Beştaş, şu değerlendirmeleri yaptı:
"Partimizin de geldiği gelenekte 50’den fazla üyesinin öldürdüğünü biliyoruz. O dönem Tansu Çiller Başbakan, İçişleri Bakanı İsmet Sezgin, Emniyet Genel Müdürü Mehmet Ağar idi. Arşivden çıkardık bunu (elindeki fotoğrafı göstererek) Mehmet Sincar’ın katledildiği dönemde yapılan açıklamaları içeriyor. Bu arşivde şöyle dikkat çeken bir yer, Adalet Bakanı Seyfi Oktay şunu demiş, “Devlet düşen olayın üzerinde duyarlılık ile gidip karanlık nokta bırakmamalıdır. Necmettin Cevheri o zaman Devlet Bakanı ve Mehmet Gölhan katilin iki gün içinde yakalandığını açıkladılar. Aradan geçen süre zarfında Mehmet Gazioğlu hemen o dönem, içişleri bakanı sıklıkla değişiyordu, 24 Ekim 1993’te içişleri bakanı olmuştu. Kendisinin yaptığı “tetikçiler firarda, yakalanmadılar” açıklamasını da görüyoruz. Arşiv unutmuyor. Adaletsizlik ise yüzleşme olmadan, hakikatler ortaya çıkartılmadan unutulmuyor ve unutulamaz.
Şunu hemen söyleyeyim; ne katil yakalandı ne arandı ne de bu olayın peşine düşüldü.

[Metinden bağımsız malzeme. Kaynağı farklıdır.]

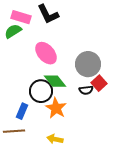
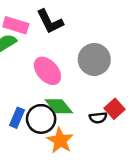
gray circle: (88, 64) -> (94, 59), moved
blue rectangle: (22, 111) -> (17, 118), moved

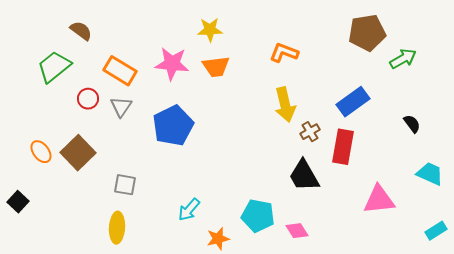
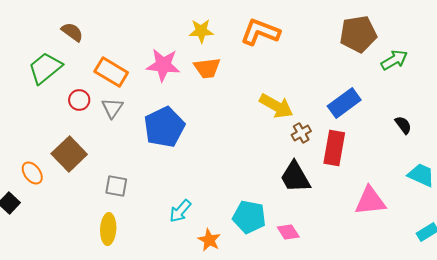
orange L-shape: (284, 53) -> (260, 32), moved, size x1.4
yellow arrow: (285, 105) -> (276, 106), turned -48
orange ellipse: (41, 152) -> (32, 173), moved
orange star: (218, 239) -> (209, 240), turned -30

Nereden anlıyoruz, 93 yılında bir suikast var, 2001 yılına kadar tek bir kişi yargı önüne çıkarılmadı. Devlet, TBMM üyesini katledenleri bulmadı. Bulamadı demiyorum, devlet bir cinayeti aydınlatmıyorsa, aydınlanmasını istemiyordur. Cinayet aydınlatılabilir, her cinayet her katliam aydınlatılabilir. Yeter ki bunu iktidardakiler, devlet erki istesin. Bu nedenle sık kullandığımız bir cümle var, aydınlatılamayan cinayet ve katliam yoktur, aydınlatılmayan cinayetler var. Tıpkı yaktın dönemde Tahir Elçi cinayeti gibi.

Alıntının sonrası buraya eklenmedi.